Managing Identity Values

SQL Replication

Replication

Managing Identity Values

You can manage identity values by:

  • Allowing Microsoft® SQL Server™ 2000 replication to automatically manage identity columns by dynamically allocating ranges of identity values to the Publisher and all the Subscribers.

  • Using the Transact-SQL NOT FOR REPLICATION option when defining the identity column.

  • Using a primary key other than the identity column (for example, a composite key or a rowguid column), if an identity column is not necessary. This strategy eliminates the overhead of managing identity columns on the replicated data.
Automatic Identity Range Handling

The simplest way of handling identity ranges across replicas is to allow SQL Server 2000 to manage identity range handling for you. To use automatic identity range handling, you must first enable the feature at the time the publication is created, assign a set of initial Publisher and Subscriber identity range values, and then assign a threshold value that determines when a new identity range is created.

For example, assigning an identity range from 1000 through 2000 to a Publisher, and a range from 2001 through 3000 to an initial Subscriber, works as follows when combined with a threshold value of 80 percent:

  • Newly inserted Publisher rows are assigned identity values from 1000 through 2000. Newly inserted rows on the initial Subscriber will sequence from 2001 through 3000.

  • When 80 percent of either the Publisher identity values or the Subscriber identity values are used, a new identity range is created for forthcoming inserts. In this example, if rows from 1001 through 1800 are used on the Publisher, the threshold has been reached. A new identity range, from 3001 through 4000, is created on the Publisher, and the next inserted row at the Publisher is assigned an identity value of 3001. After the Subscriber reaches the threshold (assuming the Subscriber reached threshold after the Publisher), a new identity range is created on the Subscriber, from 4001 through 5000, and the next inserted row at the Subscriber is assigned an identity value of 4001. The process is repeated as identity ranges are used.

  • As each Subscriber is added, an identity range that is the same size as the initial Subscriber range is added, using the next available starting point.

The threshold setting avoids situations where the Subscribers run out of identity values and become unable to insert new rows until the Distribution Agent or Merge Agent synchronizes with the Subscriber. However, setting the threshold value too low can generate large numbers of unused identity values. The threshold value should be set carefully by evaluating the update frequency at the Subscriber and the synchronization schedule.
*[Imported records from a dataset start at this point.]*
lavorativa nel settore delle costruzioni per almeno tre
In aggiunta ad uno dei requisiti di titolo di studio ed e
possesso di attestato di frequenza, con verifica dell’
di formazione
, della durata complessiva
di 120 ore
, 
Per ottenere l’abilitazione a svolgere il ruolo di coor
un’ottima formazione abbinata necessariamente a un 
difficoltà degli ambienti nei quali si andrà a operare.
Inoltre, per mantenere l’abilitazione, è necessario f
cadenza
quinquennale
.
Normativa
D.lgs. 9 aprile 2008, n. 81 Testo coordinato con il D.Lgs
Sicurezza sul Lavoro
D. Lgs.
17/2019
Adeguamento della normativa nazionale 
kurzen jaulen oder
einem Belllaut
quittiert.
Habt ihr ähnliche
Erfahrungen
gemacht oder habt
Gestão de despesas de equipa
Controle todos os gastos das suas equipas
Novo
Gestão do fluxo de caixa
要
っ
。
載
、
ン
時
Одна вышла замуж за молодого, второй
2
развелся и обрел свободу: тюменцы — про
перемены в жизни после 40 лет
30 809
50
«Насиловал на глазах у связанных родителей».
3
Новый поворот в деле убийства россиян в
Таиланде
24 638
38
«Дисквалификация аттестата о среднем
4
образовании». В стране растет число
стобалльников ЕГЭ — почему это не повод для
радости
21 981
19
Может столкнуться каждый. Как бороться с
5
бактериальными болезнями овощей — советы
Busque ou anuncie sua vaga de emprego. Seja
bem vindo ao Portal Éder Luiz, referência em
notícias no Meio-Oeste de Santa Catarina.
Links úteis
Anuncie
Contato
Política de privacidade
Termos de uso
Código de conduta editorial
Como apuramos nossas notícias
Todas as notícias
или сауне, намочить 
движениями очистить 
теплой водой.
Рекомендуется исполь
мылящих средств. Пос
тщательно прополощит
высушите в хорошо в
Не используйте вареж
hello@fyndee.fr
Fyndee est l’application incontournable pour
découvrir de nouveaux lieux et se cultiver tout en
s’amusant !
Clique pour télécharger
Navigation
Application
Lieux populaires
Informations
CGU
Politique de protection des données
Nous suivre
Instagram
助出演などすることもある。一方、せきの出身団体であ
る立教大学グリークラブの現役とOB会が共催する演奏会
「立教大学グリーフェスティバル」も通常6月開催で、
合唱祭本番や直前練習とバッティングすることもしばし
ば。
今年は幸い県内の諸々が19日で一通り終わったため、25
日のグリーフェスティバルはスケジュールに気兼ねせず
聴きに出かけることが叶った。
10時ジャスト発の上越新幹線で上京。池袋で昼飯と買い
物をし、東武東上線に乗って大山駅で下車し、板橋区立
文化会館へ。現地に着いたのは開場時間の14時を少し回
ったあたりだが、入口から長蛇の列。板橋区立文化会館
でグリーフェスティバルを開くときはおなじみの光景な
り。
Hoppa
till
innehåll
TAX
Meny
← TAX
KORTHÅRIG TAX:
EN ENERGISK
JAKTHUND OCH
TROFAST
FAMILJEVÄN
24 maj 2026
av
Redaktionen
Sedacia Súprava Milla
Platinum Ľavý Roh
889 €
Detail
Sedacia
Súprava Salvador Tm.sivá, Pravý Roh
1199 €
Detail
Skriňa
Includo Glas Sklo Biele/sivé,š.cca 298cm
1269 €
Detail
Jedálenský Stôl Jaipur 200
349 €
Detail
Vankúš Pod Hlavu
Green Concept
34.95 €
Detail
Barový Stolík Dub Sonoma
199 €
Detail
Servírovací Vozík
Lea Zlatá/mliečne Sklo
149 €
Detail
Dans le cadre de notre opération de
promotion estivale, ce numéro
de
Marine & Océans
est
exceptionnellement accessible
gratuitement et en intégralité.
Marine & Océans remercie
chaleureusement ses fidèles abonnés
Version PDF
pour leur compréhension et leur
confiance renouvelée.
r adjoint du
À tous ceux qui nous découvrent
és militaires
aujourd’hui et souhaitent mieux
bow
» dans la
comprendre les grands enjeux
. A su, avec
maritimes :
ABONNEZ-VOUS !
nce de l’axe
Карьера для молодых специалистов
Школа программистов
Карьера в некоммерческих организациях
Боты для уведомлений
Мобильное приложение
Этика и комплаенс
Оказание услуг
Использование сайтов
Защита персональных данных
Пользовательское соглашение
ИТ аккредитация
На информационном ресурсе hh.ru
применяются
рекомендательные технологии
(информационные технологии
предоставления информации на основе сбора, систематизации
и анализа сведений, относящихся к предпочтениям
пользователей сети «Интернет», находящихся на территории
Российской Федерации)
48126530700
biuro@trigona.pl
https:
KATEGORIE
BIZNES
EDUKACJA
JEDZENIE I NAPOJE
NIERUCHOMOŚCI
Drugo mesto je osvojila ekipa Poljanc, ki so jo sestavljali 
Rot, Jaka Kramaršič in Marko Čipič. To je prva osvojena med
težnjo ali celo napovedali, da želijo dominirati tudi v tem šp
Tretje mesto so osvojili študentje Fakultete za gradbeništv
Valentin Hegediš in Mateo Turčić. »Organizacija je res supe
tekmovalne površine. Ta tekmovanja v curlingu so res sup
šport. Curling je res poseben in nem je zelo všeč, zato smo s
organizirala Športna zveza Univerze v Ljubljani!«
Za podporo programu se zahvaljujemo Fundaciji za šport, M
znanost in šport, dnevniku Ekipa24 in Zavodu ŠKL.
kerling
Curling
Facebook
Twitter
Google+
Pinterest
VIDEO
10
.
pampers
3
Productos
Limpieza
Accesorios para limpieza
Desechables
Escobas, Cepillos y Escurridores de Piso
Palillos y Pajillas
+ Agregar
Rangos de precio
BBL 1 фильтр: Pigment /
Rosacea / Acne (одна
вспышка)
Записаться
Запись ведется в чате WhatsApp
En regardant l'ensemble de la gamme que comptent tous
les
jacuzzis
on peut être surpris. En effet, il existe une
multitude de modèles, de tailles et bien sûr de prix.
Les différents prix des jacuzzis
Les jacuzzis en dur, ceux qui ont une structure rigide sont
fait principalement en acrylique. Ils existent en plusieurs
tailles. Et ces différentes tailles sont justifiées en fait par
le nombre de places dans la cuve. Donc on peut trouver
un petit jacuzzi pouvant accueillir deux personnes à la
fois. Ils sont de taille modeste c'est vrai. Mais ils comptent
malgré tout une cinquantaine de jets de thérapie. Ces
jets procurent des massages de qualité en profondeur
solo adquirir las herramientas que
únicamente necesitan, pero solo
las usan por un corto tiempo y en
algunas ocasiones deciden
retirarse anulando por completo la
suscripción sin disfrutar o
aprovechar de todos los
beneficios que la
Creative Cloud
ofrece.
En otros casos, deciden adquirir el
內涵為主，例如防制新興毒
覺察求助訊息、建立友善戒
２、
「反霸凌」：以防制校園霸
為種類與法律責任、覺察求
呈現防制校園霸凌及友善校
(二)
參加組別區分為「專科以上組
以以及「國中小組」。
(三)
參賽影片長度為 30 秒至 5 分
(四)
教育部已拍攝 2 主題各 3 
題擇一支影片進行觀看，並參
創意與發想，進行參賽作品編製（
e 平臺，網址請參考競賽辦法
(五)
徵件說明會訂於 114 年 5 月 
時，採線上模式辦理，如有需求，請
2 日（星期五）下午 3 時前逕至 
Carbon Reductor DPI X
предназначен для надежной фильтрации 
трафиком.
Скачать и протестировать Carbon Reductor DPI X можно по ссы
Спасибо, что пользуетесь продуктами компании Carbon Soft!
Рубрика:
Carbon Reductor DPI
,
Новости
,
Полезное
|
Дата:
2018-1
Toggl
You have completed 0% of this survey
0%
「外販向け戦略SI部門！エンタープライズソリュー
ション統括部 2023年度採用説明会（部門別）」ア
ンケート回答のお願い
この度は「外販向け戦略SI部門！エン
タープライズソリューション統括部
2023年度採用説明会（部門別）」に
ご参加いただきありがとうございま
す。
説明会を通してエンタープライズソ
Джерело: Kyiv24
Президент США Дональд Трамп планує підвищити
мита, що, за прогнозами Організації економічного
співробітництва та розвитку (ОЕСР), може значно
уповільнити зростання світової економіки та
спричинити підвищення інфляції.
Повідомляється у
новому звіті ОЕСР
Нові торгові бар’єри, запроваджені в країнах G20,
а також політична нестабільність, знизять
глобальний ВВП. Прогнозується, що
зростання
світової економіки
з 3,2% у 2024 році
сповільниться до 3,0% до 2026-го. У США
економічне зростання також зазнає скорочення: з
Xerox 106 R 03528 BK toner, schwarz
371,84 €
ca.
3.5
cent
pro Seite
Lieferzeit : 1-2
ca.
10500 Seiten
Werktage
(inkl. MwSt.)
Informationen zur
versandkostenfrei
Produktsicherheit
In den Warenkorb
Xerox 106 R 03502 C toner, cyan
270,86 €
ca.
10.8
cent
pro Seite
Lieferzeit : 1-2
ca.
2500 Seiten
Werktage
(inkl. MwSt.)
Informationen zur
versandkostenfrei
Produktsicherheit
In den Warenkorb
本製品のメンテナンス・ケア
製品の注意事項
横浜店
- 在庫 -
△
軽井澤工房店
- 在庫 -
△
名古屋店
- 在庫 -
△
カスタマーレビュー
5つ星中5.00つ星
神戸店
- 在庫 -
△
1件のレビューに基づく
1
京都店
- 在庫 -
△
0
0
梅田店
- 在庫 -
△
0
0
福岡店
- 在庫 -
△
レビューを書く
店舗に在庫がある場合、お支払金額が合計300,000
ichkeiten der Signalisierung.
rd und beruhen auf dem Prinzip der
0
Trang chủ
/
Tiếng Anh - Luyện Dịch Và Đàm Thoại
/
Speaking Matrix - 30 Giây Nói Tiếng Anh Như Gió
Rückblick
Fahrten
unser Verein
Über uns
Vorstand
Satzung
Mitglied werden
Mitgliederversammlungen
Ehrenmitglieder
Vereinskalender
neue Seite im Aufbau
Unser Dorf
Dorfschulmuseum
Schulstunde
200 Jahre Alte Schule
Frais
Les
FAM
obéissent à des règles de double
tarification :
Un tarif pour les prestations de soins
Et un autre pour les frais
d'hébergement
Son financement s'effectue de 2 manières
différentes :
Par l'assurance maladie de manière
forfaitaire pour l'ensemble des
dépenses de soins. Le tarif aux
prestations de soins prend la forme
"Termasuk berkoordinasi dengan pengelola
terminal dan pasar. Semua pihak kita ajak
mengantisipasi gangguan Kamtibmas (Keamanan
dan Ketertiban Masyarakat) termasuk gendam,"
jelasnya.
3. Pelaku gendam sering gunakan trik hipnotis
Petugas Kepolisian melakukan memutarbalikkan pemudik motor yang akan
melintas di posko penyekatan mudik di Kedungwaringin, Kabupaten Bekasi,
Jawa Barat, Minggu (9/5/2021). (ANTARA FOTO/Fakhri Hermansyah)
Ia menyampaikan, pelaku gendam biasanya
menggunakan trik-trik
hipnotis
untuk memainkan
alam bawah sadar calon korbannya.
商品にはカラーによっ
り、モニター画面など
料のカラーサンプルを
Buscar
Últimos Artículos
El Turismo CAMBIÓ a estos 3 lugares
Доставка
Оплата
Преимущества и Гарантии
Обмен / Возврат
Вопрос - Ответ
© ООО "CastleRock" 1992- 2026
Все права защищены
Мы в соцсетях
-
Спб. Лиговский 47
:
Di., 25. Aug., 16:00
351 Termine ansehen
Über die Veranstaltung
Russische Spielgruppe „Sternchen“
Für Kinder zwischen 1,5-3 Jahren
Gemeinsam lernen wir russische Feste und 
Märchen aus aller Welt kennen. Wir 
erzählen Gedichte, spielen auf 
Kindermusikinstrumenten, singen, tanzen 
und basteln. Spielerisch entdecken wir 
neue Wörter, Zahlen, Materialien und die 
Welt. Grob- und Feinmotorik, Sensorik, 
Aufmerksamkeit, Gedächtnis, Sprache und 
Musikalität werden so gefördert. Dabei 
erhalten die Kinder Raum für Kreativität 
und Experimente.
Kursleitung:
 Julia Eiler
For transactional articles enabled for identity range management, the identity ranges at both the Publisher and Subscriber need to be checked and adjusted periodically. The Log Reader Agent does this at the Publisher and the Distribution Agent does this at the Subscriber.

If a Log Reader Agent or Distribution Agent is not running in continuous mode, the check and possible adjustment will be done after all the commands have been processed. When one of the agents is in continuous mode, the check and possible adjustment will be done in a time interval of 10 times the polling interval of the agent after all the commands have been processed. After the agent is started, the first check will be done as soon as the commands have been processed.

Run the Log Reader Agent or the Distribution Agent to adjust the Publisher or Subscriber when the server is out of its identity range. If the agent is running in continuous mode, you may need to restart it for the identity range to be adjusted immediately.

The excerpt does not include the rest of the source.